- **ASSIGNMENT**
Write out the listing verbatim. No pictures belong in it.

- **TASK INPUTS**

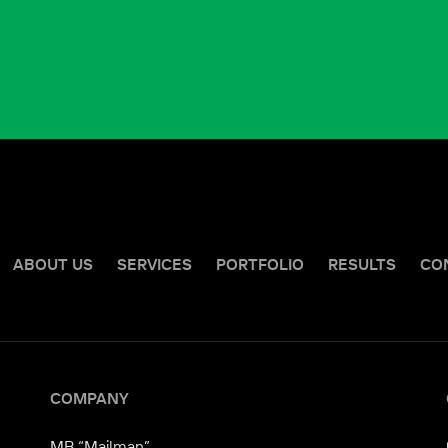
ABOUT US
SERVICES
PORTFOLIO
RESULTS
CO
COMPANY
MB “Mailman”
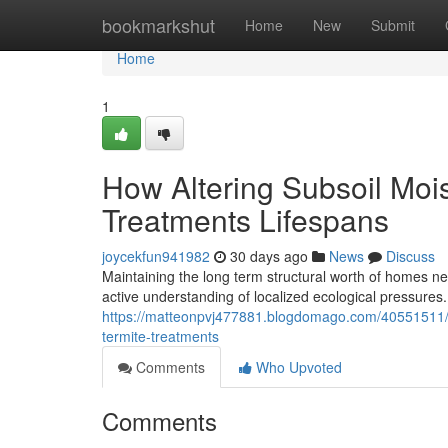
Home
bookmarkshut
Home
New
Submit
Home
1
How Altering Subsoil Moi
Treatments Lifespans
joycekfun941982
30 days ago
News
Discuss
Maintaining the long term structural worth of homes nest
active understanding of localized ecological pressure
https://matteonpvj477881.blogdomago.com/40551511/th
termite-treatments
Comments
Who Upvoted
Comments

- **WRITTEN ANSWER**
ABOUT US
SERVICES
PORTFOLIO
RESULTS
CO
COMPANY
MB “Mailman”
Home
bookmarkshut
Home
New
Submit
Home
1
How Altering Subsoil Moi
Treatments Lifespans
joycekfun941982
30 days ago
News
Discuss
Maintaining the long term structural worth of homes nest
active understanding of localized ecological pressure
https://matteonpvj477881.blogdomago.com/40551511/th
termite-treatments
Comments
Who Upvoted
Comments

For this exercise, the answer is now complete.